Susan Hawthorne: My Radical Feminist and Lesbian Journey
By Susan Hawthorne. This article was adapted from the speech Susan gave at #FiLiA2021 during the Not Dead Yet: Feminism, Passion and Women’s Liberation Panel.
I was four months too young to contribute a piece to Not Dead Yet. I am still some weeks off that, but I am going to pretend that I have reached 70 years of age.
At age nine, I said out loud that I would not marry until I was 23, an ancient age to a nine-year-old. The Women’s Liberation Movement saved me from a life I was not enjoying at age 22. I joined the Women’s Liberation Group at La Trobe University in 1973, became involved in activism and in late 1974, I left my male partner and moved into my lesbian life. I have never looked back. It was the best decision of my life.
The early days were heady from the first Women’s Dance to my debut as a graffiti artist. A cigarette brand, Bradfield, had the jingle “from Adam’s Rib to Women’s Lib” and later the words “Not mild” suggesting it was a real man’s cigarette. We were adding “But sexist” after the “not mild’ tagline. Driving around in the dark we went looking for the billboards. We found one to graffiti in a northern suburb of Melbourne and chased down the others we knew about. Every single one had already been sprayed. There was a great sense of satisfaction knowing that we were part of a movement and that other women were out there doing the same as us.
In 1975, I joined Melbourne’s Rape Crisis Centre, volunteering to answer the phone, accompany women to court and to inform myself about rape. In my relatively short heterosexual phase, I had experienced two attempted rapes and one rape, so I had good reason to join this collective.
With three years of wild times behind me, I was ready to really enjoy my life at university. 1973 was the same year when, after the election of Labor Prime Minister Gough Whitlam and universities were free. At the end of my third year in Philosophy, I was offered a place in Honours. I decided that I wanted to look at the theory of separatism and I wrote a thesis called In Defence of Separatism. It was finally published in 2019.
As most Australians do, I travelled overseas for three months, living in a squat in Lambeth followed by travel through Europe mixing hitchhiking and overnight train travel. Crete was a huge eye-opener to me, and I relished the archaeological riches, the mythic history, and the language.
A long period of unemployment kick-started me into publishing though that was still some years away. As part of a government-funded programme, I became the Writing Theatre and Music Co-ordinator of the Women 150 New Moods Festival. I decided to challenge the celebration aspect of 150 years of colonisation by highlighting writing by Aboriginal women as well as by migrant, working-class women and lesbians. The festival ran for nine days and keynote speakers were Audre Lorde and Keri Hulme.
My entry to publishing came in 1987 with a job as an editor at Penguin Books Australia. The opening occurred because they were looking for an editor with knowledge of women’s writing.
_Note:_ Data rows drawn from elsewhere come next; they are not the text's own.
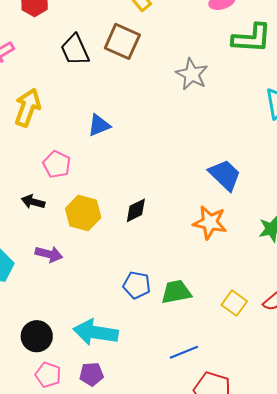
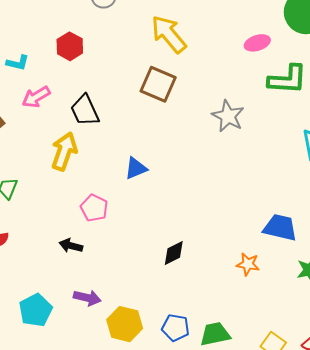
black trapezoid: (75, 50) -> (85, 110), moved
blue trapezoid: (225, 175) -> (280, 228), moved, turned -30
yellow hexagon: (83, 213) -> (125, 324), moved
orange star: (210, 222) -> (248, 264), size x0.7

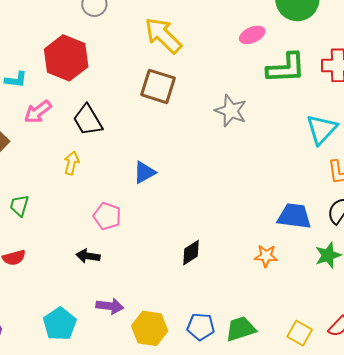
red hexagon: (70, 46) -> (66, 58), size x1.6
yellow arrow: (64, 151) -> (72, 163), size x0.6

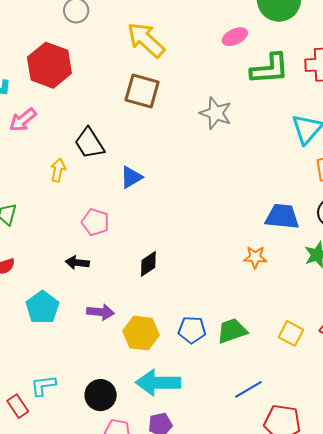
black trapezoid: (88, 120) -> (89, 143), moved
black diamond: (191, 253) -> (148, 264), moved
cyan pentagon: (60, 324) -> (42, 307), moved

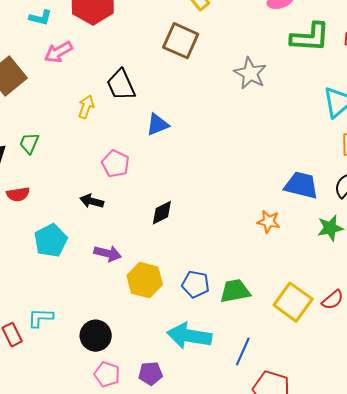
yellow square: (291, 333) -> (293, 302), size x1.5
cyan arrow: (158, 383) -> (189, 336), moved
blue line: (248, 389) -> (243, 351), turned -44

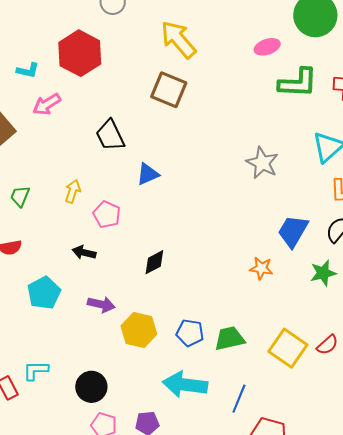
gray star: (250, 73) -> (262, 163), moved
yellow arrow: (86, 107) -> (73, 191), moved
blue trapezoid: (301, 185) -> (293, 231), turned -72

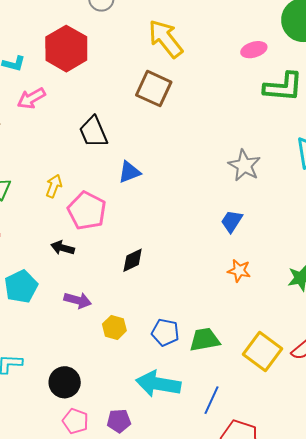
pink pentagon: (107, 214) -> (87, 211), size x1.4
blue trapezoid: (293, 231) -> (232, 221), moved, size x0.7
yellow hexagon: (139, 330) -> (114, 327), size x0.7

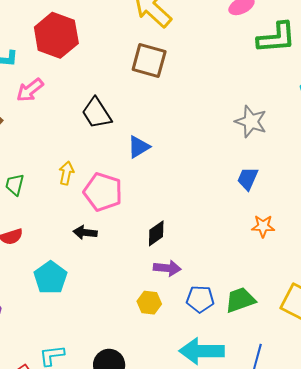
purple arrow: (78, 300) -> (167, 268), moved

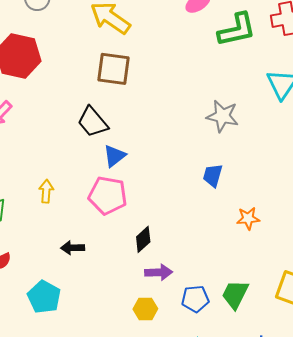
black trapezoid: (97, 113) -> (93, 122), moved
blue trapezoid: (248, 179) -> (213, 175), moved
pink pentagon: (103, 192) -> (108, 195), moved
green trapezoid: (240, 300) -> (235, 294), turned -36

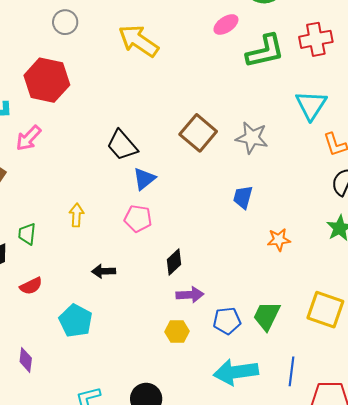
brown square: (113, 69) -> (198, 133), moved, turned 33
pink pentagon: (108, 195) -> (138, 219), size x0.7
Dale Spender had proposed a series of books that became the Penguin Australian Women’s Library. This led in 1991 to Renate Klein and I setting up Spinifex Press and also in 1994 organising the 6th International Feminist Book Fair.
In late 1994, I joined first the Women’s Circus and secondly, the Performing Older Women’s Circus (you had to be over 40 to join this). I trained as an aerialist and loved every minute of it. There is nothing like being on a trapeze or a tissue to focus the mind. You simply can’t think about all your worries. Eventually I began to combine poetry and aerials in solo performances.
My radical feminist and lesbian journey has often been surprising. It is a mix of political and literary activism. My joys have been sharing a life with Renate and our dogs, travelling in Australia to lots of out of the way places, having the chance to travel overseas, and meeting so many wonderful women who have enriched my life many times over. I love to work with women, to read women’s stories and to participate in feminist activism with women. Finally, I want to keep talking about lesbians because many terrible things have happened to lesbians not because of what we have done but because of who we are. But it is still the best decision of my life.
Susan Hawthorne’s most recent books are Dark Matters: A Novel (2017), The Sacking of the Muses (poetry, 2019) and Vortex: The Crisis of Patriarchy (2020) and as co-editor of Not Dead Yet. With Renate Klein, she is the publisher at Spinifex Press.